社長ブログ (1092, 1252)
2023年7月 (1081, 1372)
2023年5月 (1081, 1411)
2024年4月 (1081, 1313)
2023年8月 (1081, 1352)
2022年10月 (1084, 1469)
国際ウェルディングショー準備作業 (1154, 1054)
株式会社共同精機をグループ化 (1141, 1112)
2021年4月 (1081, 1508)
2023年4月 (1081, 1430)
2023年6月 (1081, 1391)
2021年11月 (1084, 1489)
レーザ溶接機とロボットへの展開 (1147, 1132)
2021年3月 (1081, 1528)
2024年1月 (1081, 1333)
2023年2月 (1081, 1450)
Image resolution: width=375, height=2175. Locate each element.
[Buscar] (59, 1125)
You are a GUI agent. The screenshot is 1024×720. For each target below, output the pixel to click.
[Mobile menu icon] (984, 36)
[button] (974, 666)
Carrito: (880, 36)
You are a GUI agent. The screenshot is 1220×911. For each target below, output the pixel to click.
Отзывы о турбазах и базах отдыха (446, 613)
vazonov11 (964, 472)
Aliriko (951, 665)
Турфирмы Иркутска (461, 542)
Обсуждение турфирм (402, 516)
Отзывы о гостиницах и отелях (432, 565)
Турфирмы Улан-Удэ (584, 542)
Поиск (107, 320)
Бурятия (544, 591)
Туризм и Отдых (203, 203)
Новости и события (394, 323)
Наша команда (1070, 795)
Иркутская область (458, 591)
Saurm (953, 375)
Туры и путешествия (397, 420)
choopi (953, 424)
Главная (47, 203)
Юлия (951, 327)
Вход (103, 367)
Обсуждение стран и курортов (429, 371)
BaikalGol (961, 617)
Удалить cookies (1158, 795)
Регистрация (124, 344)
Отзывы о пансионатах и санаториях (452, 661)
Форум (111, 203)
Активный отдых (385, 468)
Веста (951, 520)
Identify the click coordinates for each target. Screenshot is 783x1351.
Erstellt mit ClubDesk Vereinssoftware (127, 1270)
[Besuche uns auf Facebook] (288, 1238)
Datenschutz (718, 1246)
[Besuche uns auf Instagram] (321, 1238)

- **TASK DETAILS**
Transcribe the records above in full, exactly as they stand.

- **FINISHED TASK**
社長ブログ (1092, 1252)
2023年7月 (1081, 1372)
2023年5月 (1081, 1411)
2024年4月 (1081, 1313)
2023年8月 (1081, 1352)
2022年10月 (1084, 1469)
国際ウェルディングショー準備作業 (1154, 1054)
株式会社共同精機をグループ化 (1141, 1112)
2021年4月 (1081, 1508)
2023年4月 (1081, 1430)
2023年6月 (1081, 1391)
2021年11月 (1084, 1489)
レーザ溶接機とロボットへの展開 (1147, 1132)
2021年3月 (1081, 1528)
2024年1月 (1081, 1333)
2023年2月 (1081, 1450)
Image resolution: width=375, height=2175. Locate each element.
[Buscar] (59, 1125)
You are a GUI agent. The screenshot is 1024×720. For each target below, output the pixel to click.
[Mobile menu icon] (984, 36)
[button] (974, 666)
Carrito: (880, 36)
You are a GUI agent. The screenshot is 1220×911. For each target below, output the pixel to click.
Отзывы о турбазах и базах отдыха (446, 613)
vazonov11 (964, 472)
Aliriko (951, 665)
Турфирмы Иркутска (461, 542)
Обсуждение турфирм (402, 516)
Отзывы о гостиницах и отелях (432, 565)
Турфирмы Улан-Удэ (584, 542)
Поиск (107, 320)
Бурятия (544, 591)
Туризм и Отдых (203, 203)
Новости и события (394, 323)
Наша команда (1070, 795)
Иркутская область (458, 591)
Saurm (953, 375)
Туры и путешествия (397, 420)
choopi (953, 424)
Главная (47, 203)
Юлия (951, 327)
Вход (103, 367)
Обсуждение стран и курортов (429, 371)
BaikalGol (961, 617)
Удалить cookies (1158, 795)
Регистрация (124, 344)
Отзывы о пансионатах и санаториях (452, 661)
Форум (111, 203)
Активный отдых (385, 468)
Веста (951, 520)
Identify the click coordinates for each target. Screenshot is 783x1351.
Erstellt mit ClubDesk Vereinssoftware (127, 1270)
[Besuche uns auf Facebook] (288, 1238)
Datenschutz (718, 1246)
[Besuche uns auf Instagram] (321, 1238)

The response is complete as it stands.